All uncommented from conf:
################################## NETWORK #####################################
bind 10.1.1.23
protected-mode no
port 6379
tcp-backlog 4096
timeout 0
tcp-keepalive 300
################################# GENERAL #####################################
daemonize yes
supervised no
pidfile /var/run/redis-6379/redis-server.pid
loglevel notice
syslog-enabled yes
syslog-ident redis-6379
syslog-facility local0
always-show-logo yes
################################ SNAPSHOTTING ################################
save ""
stop-writes-on-bgsave-error yes
rdbcompression yes
rdbchecksum yes
dbfilename dump.rdb
rdb-del-sync-files no
dir /var/lib/redis/6379
################################# REPLICATION #################################
replica-serve-stale-data yes
replica-read-only yes
repl-diskless-sync yes
repl-diskless-sync-delay 0
repl-diskless-load disabled
repl-disable-tcp-nodelay no
repl-backlog-size 32mb
replica-priority 100
############################## MEMORY MANAGEMENT ################################
maxmemory 5gb
maxmemory-policy volatile-lru
############################# LAZY FREEING ####################################
lazyfree-lazy-eviction no
lazyfree-lazy-expire no
lazyfree-lazy-server-del no
replica-lazy-flush no
lazyfree-lazy-user-del no
############################## APPEND ONLY MODE ###############################
appendonly no
appendfilename "appendonly.aof"
appendfsync everysec
no-appendfsync-on-rewrite no
auto-aof-rewrite-percentage 100
auto-aof-rewrite-min-size 64mb
aof-load-truncated yes
aof-use-rdb-preamble yes
################################ LUA SCRIPTING ###############################
lua-time-limit 5000
################################ REDIS CLUSTER ###############################
cluster-enabled yes
cluster-config-file nodes-6379.conf
cluster-node-timeout 4000
cluster-replica-validity-factor 0
cluster-migration-barrier 1
################################## SLOW LOG ###################################
slowlog-log-slower-than 10000
slowlog-max-len 128
################################ LATENCY MONITOR ##############################
latency-monitor-threshold 0
############################# EVENT NOTIFICATION ##############################
notify-keyspace-events ""
############################### ADVANCED CONFIG ###############################
hash-max-ziplist-entries 512
hash-max-ziplist-value 64
list-max-ziplist-size -2
list-compress-depth 0
set-max-intset-entries 512
zset-max-ziplist-entries 128
zset-max-ziplist-value 64
hll-sparse-max-bytes 3000
stream-node-max-bytes 4096
stream-node-max-entries 100
activerehashing yes
client-output-buffer-limit normal 0 0 0
client-output-buffer-limit replica 1024mb 256mb 60
client-output-buffer-limit pubsub 32mb 8mb 60
hz 10
dynamic-hz yes
aof-rewrite-incremental-fsync yes
rdb-save-incremental-fsync yes
########################### ACTIVE DEFRAGMENTATION #######################
jemalloc-bg-thread yes
Comment From: madolson
Is this a consistent failure or did this just happen once?

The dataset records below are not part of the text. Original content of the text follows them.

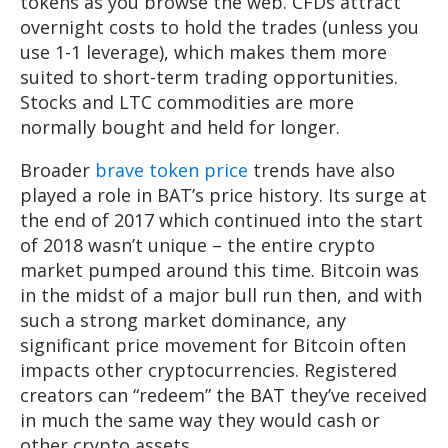
tokens as you browse the web. CFDs attract
overnight costs to hold the trades (unless you
use 1-1 leverage), which makes them more
suited to short-term trading opportunities.
Stocks and LTC commodities are more
normally bought and held for longer.
Broader
brave token price
trends have also
played a role in BAT’s price history. Its surge at
the end of 2017 which continued into the start
of 2018 wasn’t unique – the entire crypto
market pumped around this time. Bitcoin was
in the midst of a major bull run then, and with
such a strong market dominance, any
significant price movement for Bitcoin often
impacts other cryptocurrencies. Registered
creators can “redeem” the BAT they’ve received
in much the same way they would cash or
other crypto assets.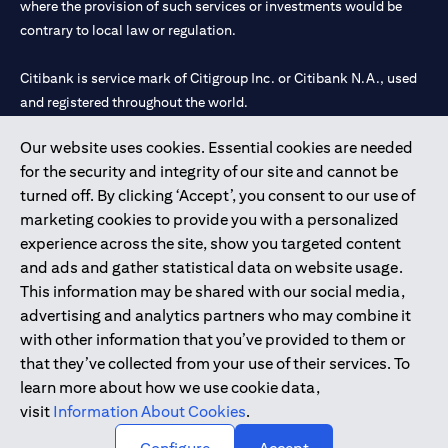
where the provision of such services or investments would be
contrary to local law or regulation.
Citibank is service mark of Citigroup Inc. or Citibank N.A., used
and registered throughout the world.
Our website uses cookies. Essential cookies are needed
Citibank N.A. UAE is registered with Central Bank of UAE under
for the security and integrity of our site and cannot be
license numbers 202563 for Al Wasl Branch Dubai, 531989 for
turned off. By clicking ‘Accept’, you consent to our use of
Mall of the Emirates Branch Dubai, and CN-1002019 for Abu
marketing cookies to provide you with a personalized
Dhabi Branch. Tel: 04 311 4000.
experience across the site, show you targeted content
Citibank N.A. - UAE Branch is licensed by the Central Bank of the
and ads and gather statistical data on website usage.
UAE as a branch of a foreign bank.
This information may be shared with our social media,
Citibank N.A. UAE is licensed with UAE Securities and
advertising and analytics partners who may combine it
Commodities Authority (“SCA”) to undertake the financial
with other information that you’ve provided to them or
activity of A) Financial Consulting, Introduction and Promotion
that they’ve collected from your use of their services. To
under license number 20200000097 B) Trading Broker in
learn more about how we use cookie data,
International Markets under license number 20200000198 C)
visit
Information About Cookies
.
Portfolios Management under license number 20200000240 D)
Custody under license number 602003.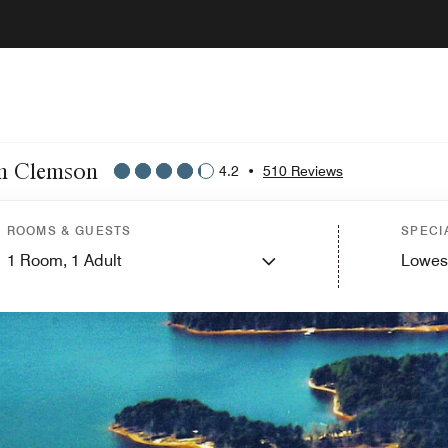
on Clemson
4.2
•
510 Reviews
ROOMS & GUESTS
SPECI
1
Room,
1
Adult
Lowes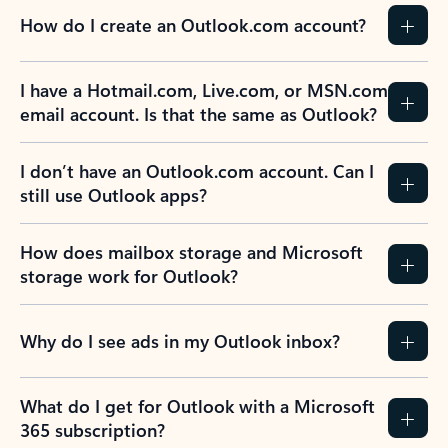
How do I create an Outlook.com account?
I have a Hotmail.com, Live.com, or MSN.com
email account. Is that the same as Outlook?
I don’t have an Outlook.com account. Can I
still use Outlook apps?
How does mailbox storage and Microsoft
storage work for Outlook?
Why do I see ads in my Outlook inbox?
What do I get for Outlook with a Microsoft
365 subscription?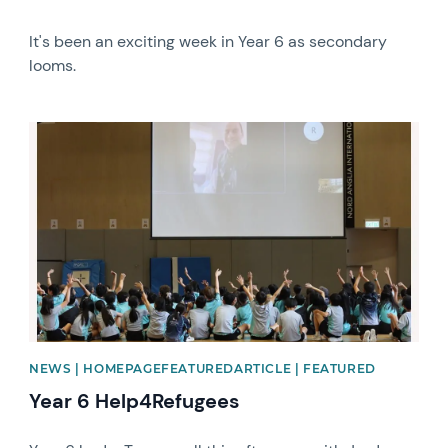
It's been an exciting week in Year 6 as secondary
looms.
News image
NEWS | HOMEPAGEFEATUREDARTICLE | FEATURED
Year 6 Help4Refugees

Nothing looks particularly out of place here outside of a failure. Was there anything interesting in the slowlog that might have indicated why the failover took place?

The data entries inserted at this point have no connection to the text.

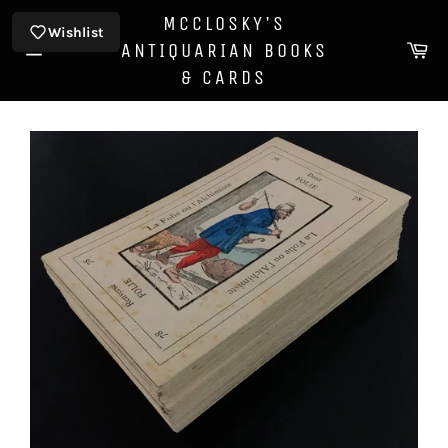
Skip
MCCLOSKY'S
to
Wishlist
Ca
ANTIQUARIAN BOOKS
content
Site
& CARDS
navigation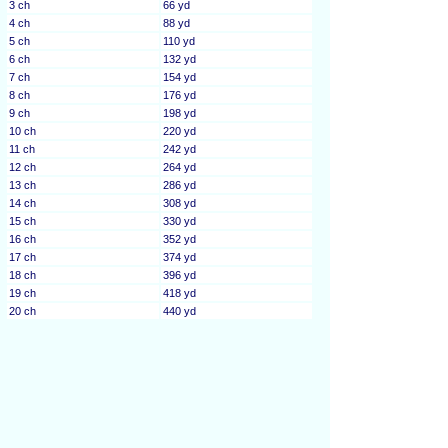
3 ch
66 yd
4 ch
88 yd
5 ch
110 yd
6 ch
132 yd
7 ch
154 yd
8 ch
176 yd
9 ch
198 yd
10 ch
220 yd
11 ch
242 yd
12 ch
264 yd
13 ch
286 yd
14 ch
308 yd
15 ch
330 yd
16 ch
352 yd
17 ch
374 yd
18 ch
396 yd
19 ch
418 yd
20 ch
440 yd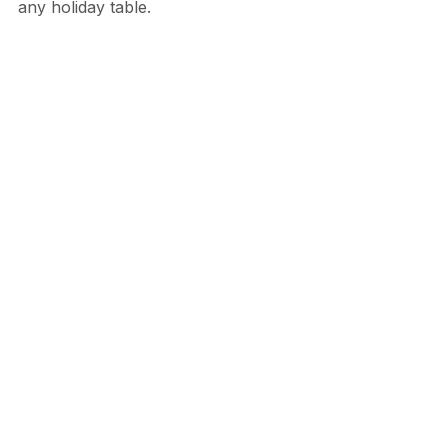
any holiday table.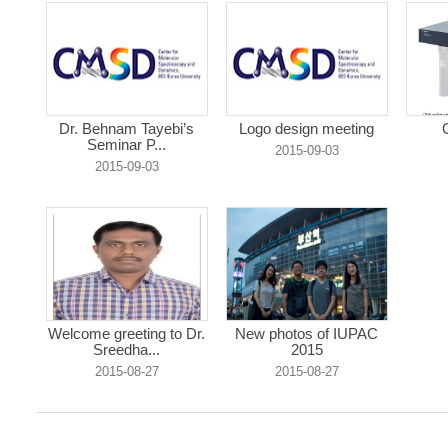
Dr. Behnam Tayebi’s
Logo design meeting
Seminar P...
2015-09-03
2015-09-03
Welcome greeting to Dr.
New photos of IUPAC
Sreedha...
2015
2015-08-27
2015-08-27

It would be nice to have the logs from the other nodes, the ones that are unable to talk with this master when they believe it has failed.
Comment From: Lathanderjk
looks like it's caused by eviction(DEL) itself with lazyfree-lazy-eviction yes nothing happened.
Comment From: madolson
Do you have large collections in your Redis instance? One possible answer is that it spent more than 4000ms (your timeout) evicting a key. Using the lazy-free options would be a possible solution there. You could try running latency doctor to see if it has some useful data.